- _EXERCISE DESCRIPTION_:
Each line below must be reproduced exactly as it stands. Pictures stay out of the copy.
*** Opening SOURCE DATA ***
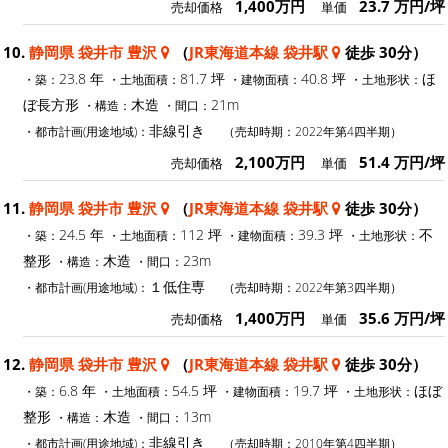
1,400万円
23.7 万円/坪
売却価格
単価
10.
静岡県 袋井市 豊沢
（
JR東海道本線 袋井駅
徒歩 30分）
23.8 年
81.7 坪
40.8 坪
ほ
・築：
・土地面積：
・建物面積：
・土地形状：
ぼ長方形
木造
21m
・構造：
・間口：
非線引き
・都市計画(用途地域)：
（売却時期：2022年第4四半期）
2,100万円
51.4 万円/坪
売却価格
単価
11.
静岡県 袋井市 豊沢
（
JR東海道本線 袋井駅
徒歩 30分）
24.5 年
112 坪
39.3 坪
不
・築：
・土地面積：
・建物面積：
・土地形状：
整形
木造
23m
・構造：
・間口：
１低住専
・都市計画(用途地域)：
（売却時期：2022年第3四半期）
1,400万円
35.6 万円/坪
売却価格
単価
12.
静岡県 袋井市 豊沢
（
JR東海道本線 袋井駅
徒歩 30分）
6.8 年
54.5 坪
19.7 坪
ほぼ
・築：
・土地面積：
・建物面積：
・土地形状：
整形
木造
13m
・構造：
・間口：
非線引き
・都市計画(用途地域)：
（売却時期：2010年第4四半期）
*** Closing SOURCE DATA ***
- _SOLUTION TO THIS EXERCISE_:
1,400万円
23.7 万円/坪
売却価格
単価
10.
静岡県 袋井市 豊沢
（
JR東海道本線 袋井駅
徒歩 30分）
23.8 年
81.7 坪
40.8 坪
ほ
・築：
・土地面積：
・建物面積：
・土地形状：
ぼ長方形
木造
21m
・構造：
・間口：
非線引き
・都市計画(用途地域)：
（売却時期：2022年第4四半期）
2,100万円
51.4 万円/坪
売却価格
単価
11.
静岡県 袋井市 豊沢
（
JR東海道本線 袋井駅
徒歩 30分）
24.5 年
112 坪
39.3 坪
不
・築：
・土地面積：
・建物面積：
・土地形状：
整形
木造
23m
・構造：
・間口：
１低住専
・都市計画(用途地域)：
（売却時期：2022年第3四半期）
1,400万円
35.6 万円/坪
売却価格
単価
12.
静岡県 袋井市 豊沢
（
JR東海道本線 袋井駅
徒歩 30分）
6.8 年
54.5 坪
19.7 坪
ほぼ
・築：
・土地面積：
・建物面積：
・土地形状：
整形
木造
13m
・構造：
・間口：
非線引き
・都市計画(用途地域)：
（売却時期：2010年第4四半期）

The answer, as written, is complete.